◆ Task to carry out: Nothing should appear in the answer except the lines below from the line containing "выделен холеровидный вибрион, являющийся" through the line containing "Este evento ha pasado.", copied exactly, with pictures left out.

◆ The data:
= Beginning of Section =

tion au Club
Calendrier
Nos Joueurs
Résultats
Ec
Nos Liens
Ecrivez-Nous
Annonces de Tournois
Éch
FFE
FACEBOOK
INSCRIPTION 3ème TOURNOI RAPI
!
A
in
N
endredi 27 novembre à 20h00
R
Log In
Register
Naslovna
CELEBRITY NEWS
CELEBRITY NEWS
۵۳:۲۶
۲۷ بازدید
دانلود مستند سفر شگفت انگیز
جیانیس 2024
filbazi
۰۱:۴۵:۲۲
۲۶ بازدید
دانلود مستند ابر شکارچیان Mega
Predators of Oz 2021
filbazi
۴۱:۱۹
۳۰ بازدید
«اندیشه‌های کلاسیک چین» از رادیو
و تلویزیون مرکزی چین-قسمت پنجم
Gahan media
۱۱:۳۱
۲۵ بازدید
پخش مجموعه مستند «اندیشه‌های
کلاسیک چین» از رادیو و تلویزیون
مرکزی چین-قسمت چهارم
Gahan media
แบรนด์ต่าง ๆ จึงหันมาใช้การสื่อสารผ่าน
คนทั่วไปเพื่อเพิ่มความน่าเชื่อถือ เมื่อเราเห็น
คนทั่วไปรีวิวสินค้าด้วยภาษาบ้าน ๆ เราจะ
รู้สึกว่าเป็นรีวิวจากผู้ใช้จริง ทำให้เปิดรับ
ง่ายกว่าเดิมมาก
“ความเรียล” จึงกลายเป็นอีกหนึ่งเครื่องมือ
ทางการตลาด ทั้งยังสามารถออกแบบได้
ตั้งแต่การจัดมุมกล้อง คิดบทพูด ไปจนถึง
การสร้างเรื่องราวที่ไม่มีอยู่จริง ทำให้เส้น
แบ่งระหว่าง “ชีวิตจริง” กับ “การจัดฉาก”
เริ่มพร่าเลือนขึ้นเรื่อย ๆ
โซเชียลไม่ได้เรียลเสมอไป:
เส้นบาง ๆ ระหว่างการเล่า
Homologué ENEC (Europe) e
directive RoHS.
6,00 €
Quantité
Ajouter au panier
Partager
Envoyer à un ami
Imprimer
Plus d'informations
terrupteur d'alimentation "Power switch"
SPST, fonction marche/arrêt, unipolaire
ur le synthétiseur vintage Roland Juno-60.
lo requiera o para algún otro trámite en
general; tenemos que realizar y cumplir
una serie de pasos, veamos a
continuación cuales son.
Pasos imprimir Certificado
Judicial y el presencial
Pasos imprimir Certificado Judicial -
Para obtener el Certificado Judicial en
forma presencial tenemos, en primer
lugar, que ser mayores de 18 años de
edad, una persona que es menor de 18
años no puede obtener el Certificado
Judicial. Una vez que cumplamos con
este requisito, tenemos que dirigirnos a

= End of Section =
= Beginning of Section =

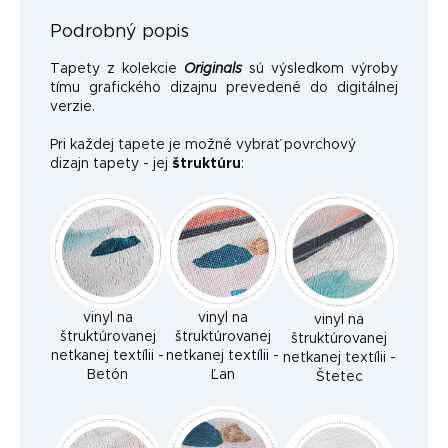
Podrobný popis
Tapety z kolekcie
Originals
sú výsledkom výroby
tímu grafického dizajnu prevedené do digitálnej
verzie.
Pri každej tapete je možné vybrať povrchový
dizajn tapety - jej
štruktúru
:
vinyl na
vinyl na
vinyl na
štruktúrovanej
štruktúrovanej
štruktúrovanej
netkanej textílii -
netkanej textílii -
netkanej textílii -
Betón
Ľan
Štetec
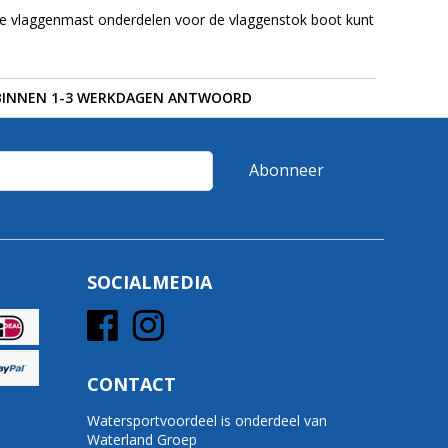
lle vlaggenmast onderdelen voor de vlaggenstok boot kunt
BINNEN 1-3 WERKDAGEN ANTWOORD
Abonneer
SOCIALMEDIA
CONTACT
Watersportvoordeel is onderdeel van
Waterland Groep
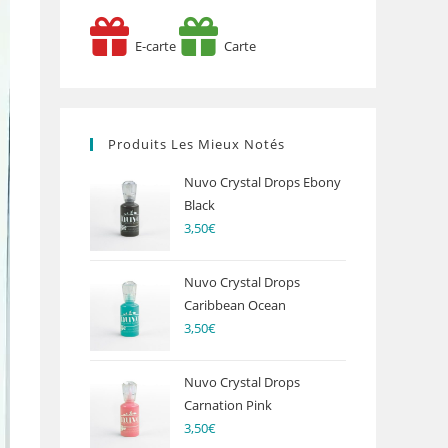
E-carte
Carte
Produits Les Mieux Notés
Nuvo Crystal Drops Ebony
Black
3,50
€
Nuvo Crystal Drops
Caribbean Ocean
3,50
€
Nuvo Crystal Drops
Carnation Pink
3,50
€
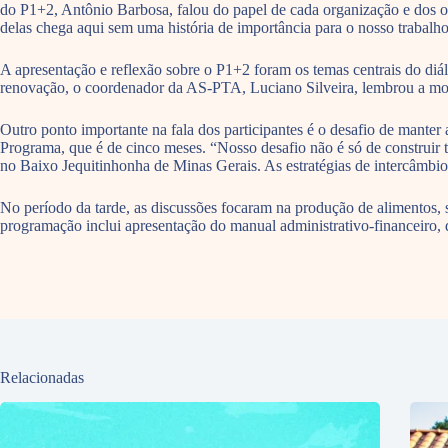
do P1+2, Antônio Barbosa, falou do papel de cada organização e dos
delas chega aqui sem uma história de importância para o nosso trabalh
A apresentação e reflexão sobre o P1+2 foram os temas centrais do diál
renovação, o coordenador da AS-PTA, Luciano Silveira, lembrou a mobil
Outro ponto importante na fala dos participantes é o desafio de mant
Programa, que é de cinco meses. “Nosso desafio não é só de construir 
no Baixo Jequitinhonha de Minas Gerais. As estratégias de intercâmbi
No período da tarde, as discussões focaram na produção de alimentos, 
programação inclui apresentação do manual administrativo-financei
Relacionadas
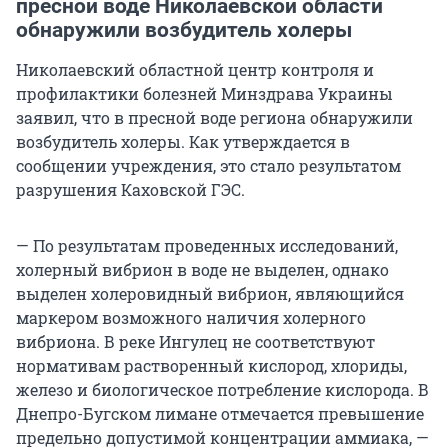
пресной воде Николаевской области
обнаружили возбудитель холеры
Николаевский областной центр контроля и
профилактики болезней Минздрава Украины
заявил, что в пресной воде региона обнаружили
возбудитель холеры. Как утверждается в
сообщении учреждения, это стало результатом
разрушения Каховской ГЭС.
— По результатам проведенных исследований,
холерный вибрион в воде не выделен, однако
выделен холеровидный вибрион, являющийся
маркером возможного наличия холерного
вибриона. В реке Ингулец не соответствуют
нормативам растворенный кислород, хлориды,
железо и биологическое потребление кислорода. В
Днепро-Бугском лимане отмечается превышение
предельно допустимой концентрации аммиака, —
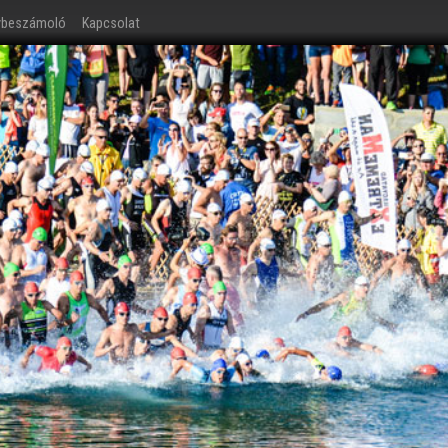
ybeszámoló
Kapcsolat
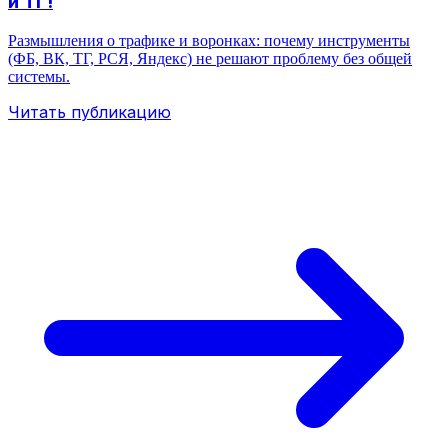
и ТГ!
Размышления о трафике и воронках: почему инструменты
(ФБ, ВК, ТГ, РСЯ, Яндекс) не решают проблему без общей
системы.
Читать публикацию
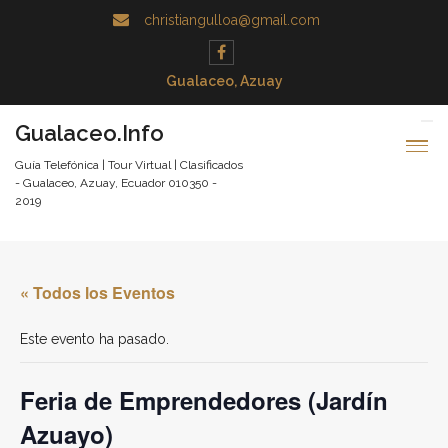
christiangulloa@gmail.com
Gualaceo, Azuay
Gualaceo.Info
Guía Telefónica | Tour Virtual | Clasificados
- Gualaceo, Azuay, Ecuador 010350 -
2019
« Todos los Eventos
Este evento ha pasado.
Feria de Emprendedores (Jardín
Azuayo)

= End of Section =
= Beginning of Section =

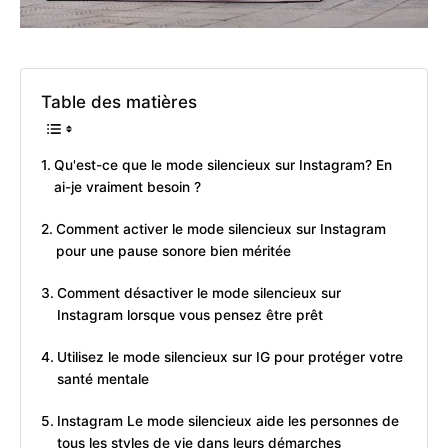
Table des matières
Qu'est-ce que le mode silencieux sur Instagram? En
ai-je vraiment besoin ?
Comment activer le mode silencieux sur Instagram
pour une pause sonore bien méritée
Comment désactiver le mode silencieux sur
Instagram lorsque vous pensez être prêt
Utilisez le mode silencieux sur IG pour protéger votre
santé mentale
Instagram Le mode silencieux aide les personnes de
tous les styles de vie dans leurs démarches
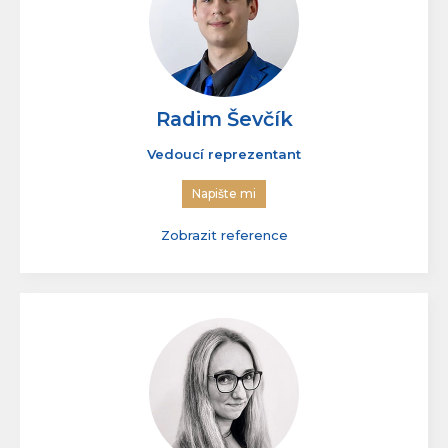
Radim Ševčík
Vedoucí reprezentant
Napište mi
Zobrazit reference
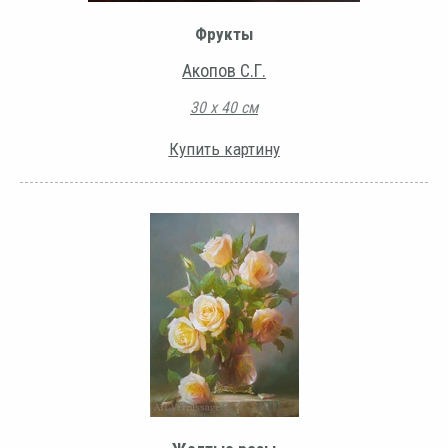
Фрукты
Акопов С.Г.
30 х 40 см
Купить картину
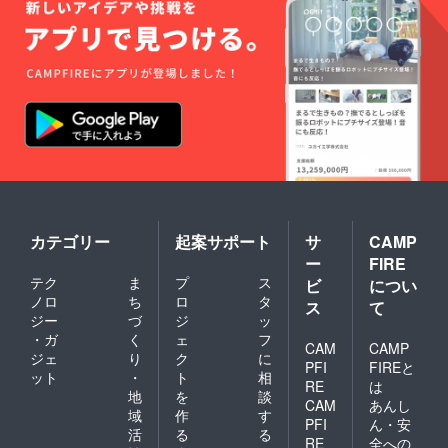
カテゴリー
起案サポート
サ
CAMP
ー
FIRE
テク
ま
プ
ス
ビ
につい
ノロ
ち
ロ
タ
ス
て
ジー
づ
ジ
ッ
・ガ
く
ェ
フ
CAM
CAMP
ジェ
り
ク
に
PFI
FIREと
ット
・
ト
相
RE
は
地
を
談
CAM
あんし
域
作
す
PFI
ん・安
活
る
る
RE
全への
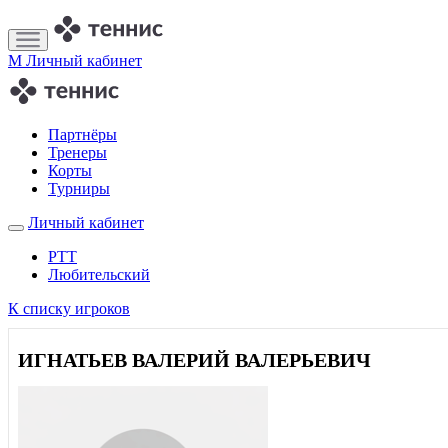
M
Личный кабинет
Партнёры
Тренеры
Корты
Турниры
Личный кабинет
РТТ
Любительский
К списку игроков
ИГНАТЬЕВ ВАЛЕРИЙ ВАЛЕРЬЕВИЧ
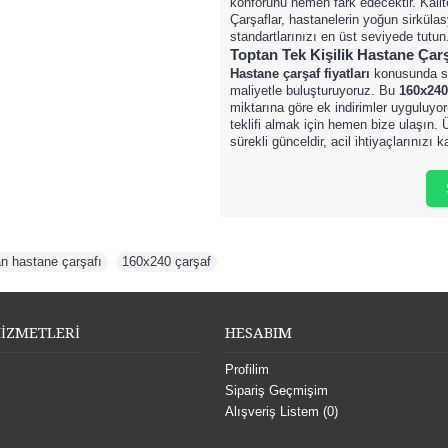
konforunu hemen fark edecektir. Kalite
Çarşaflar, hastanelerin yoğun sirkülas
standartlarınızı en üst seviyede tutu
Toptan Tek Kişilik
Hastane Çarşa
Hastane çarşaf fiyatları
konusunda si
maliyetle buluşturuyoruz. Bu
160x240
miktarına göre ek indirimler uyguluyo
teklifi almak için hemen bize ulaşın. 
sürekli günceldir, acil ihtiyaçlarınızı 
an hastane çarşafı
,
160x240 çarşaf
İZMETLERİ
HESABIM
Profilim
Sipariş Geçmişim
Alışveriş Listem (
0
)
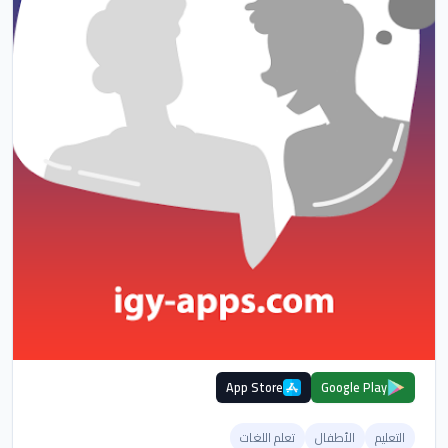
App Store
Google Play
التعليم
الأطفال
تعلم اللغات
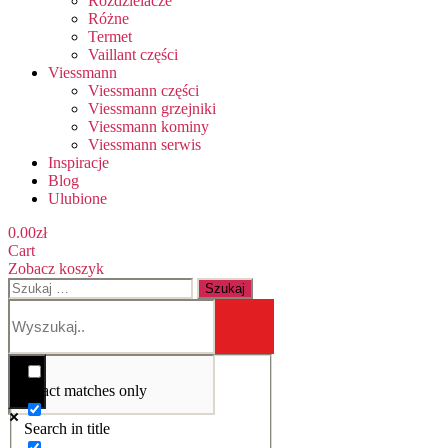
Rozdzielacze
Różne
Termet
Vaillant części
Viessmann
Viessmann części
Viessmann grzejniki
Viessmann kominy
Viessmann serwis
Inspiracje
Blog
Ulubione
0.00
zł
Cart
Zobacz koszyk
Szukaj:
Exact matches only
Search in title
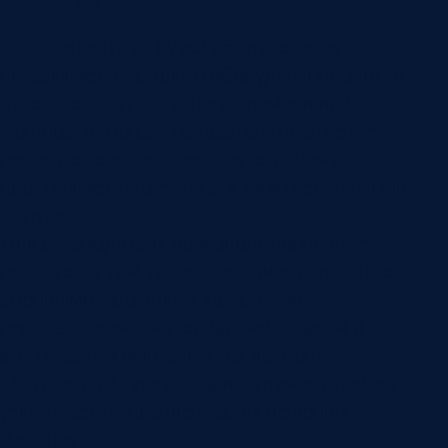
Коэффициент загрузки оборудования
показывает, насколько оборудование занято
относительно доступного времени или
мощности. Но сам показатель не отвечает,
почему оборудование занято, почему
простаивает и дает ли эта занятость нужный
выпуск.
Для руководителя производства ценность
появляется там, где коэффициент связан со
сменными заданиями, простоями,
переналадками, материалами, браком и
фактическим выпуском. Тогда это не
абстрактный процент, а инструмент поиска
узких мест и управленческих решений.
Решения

= End of Section =

◆ Exercise response:
выделен холеровидный вибрион, являющийся
маркером возможного наличия холерного
вибриона. В реке Ингулец не соответствуют
нормативам растворенный кислород, хлориды,
железо и биологическое потребление кислорода. В
Днепро-Бугском лимане отмечается превышение
предельно допустимой концентрации аммиака, —
ybeszámoló
Kapcsolat
и ТГ!
Размышления о трафике и воронках: почему инструменты
(ФБ, ВК, ТГ, РСЯ, Яндекс) не решают проблему без общей
системы.
Читать публикацию
christiangulloa@gmail.com
Gualaceo, Azuay
Gualaceo.Info
Guía Telefónica | Tour Virtual | Clasificados
- Gualaceo, Azuay, Ecuador 010350 -
2019
« Todos los Eventos
Este evento ha pasado.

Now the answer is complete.